Два-три раза его лохматая, с вызовом выставленная вперед голова почти упиралась в бетонную стену, отделявшую Иерусалим израильский от Иерусалима иорданского.
Остановившись, он рассеянно изучал покореженные таблички, предупреждавшие его из дебрей ржавой колючей проволоки: “Стой! Перед тобой граница!”, “Осторожно, мины!”, “Опасно – ничейная земля!”. А также: “Внимание! Ты собираешься пересечь участок, простреливаемый вражескими снайперами!”
Глядя на эти таблички, Шмуэль испытывал некие сомнения, словно перед ним лежало разнообразное меню, из которого ему следовало выбрать что-нибудь по своему вкусу.
Почти каждый вечер бродил он так, промокший до костей, дрожащий от холода и отчаяния, вода стекала со всклокоченной бороды, пока наконец, уставший и изнуренный, не доползал до своей кровати. Он легко уставал – возможно, из-за увеличенного сердца. И опять тяжело поднимался с наступлением сумерек, натягивал одежду, не успевавшую толком просохнуть после вчерашних странствий, и опять ноги несли его к дальним окраинам города – к Талпиоту, к Арноне. И лишь когда он упирался в шлагбаум на въезде в кибуц Рамат Рахель и бдительный караульный освещал его карманным фонариком, Шмуэль приходил в себя, разворачивался и нервными частыми шагами, походившими на паническое бегство, устремлялся в обратный путь. По возвращении он торопливо съедал два кусочка хлеба с простоквашей, снимал промокшую одежду и, снова зарывшись в одеяло, долго и безуспешно пытался согреться. После чего засыпал и спал до наступления вечера.

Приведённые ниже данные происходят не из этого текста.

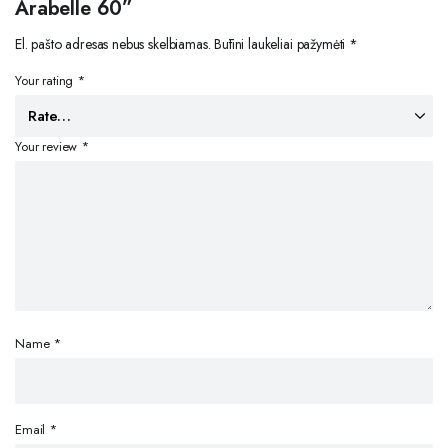
Arabelle 60”
El. pašto adresas nebus skelbiamas.
Būtini laukeliai pažymėti
*
Your rating
*
Your review
*
Name
*
Email
*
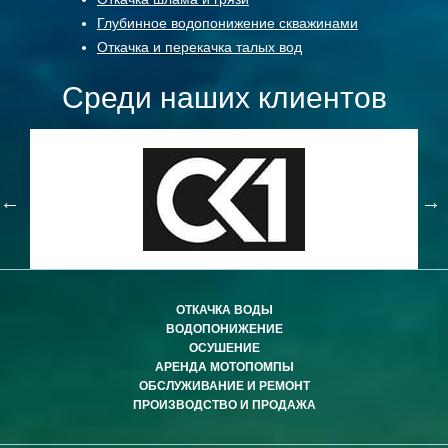
Глубинное водопонижение скважинами
Откачка и перекачка талых вод
Среди наших клиентов
ОТКАЧКА ВОДЫ
ВОДОПОНИЖЕНИЕ
ОСУШЕНИЕ
АРЕНДА МОТОПОМПЫ
ОБСЛУЖИВАНИЕ И РЕМОНТ
ПРОИЗВОДСТВО И ПРОДАЖА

Однажды ему приснилась встреча со Сталиным. Дело происходило в низкой задней комнате закопченного кафе, где собирался кружок социалистического обновления. Сталин поручил профессору Густаву Айзеншлосу избавить отца Шмуэля от всех неприятностей и убытков, а Шмуэль зачем-то повел Сталина на обзорную площадку, что на крыше монастыря Дормицион[5], венчающего Сионскую гору, откуда и показал угол Стены Плача, оставшейся в плену, по другую сторону границы, на территории Иерусалима иорданского. Шмуэлю никак не удавалось объяснить усмехающемуся из-под усов Сталину, почему евреи отвергли Иисуса и почему они до сих пор сопротивляются и упорно поворачиваются к Нему спиной. Сталин назвал Шмуэля Иудой. В конце этого сна на секунду промелькнула и тощая фигура Нешера Шершевского, вручившего Сталину жестянку, внутри которой скулил щенок. Из-за этого скулежа Шмуэль и проснулся – с мрачным ощущением, что его путаные объяснения только ухудшили дело, ибо вызвали у Сталина и насмешку, и подозрения.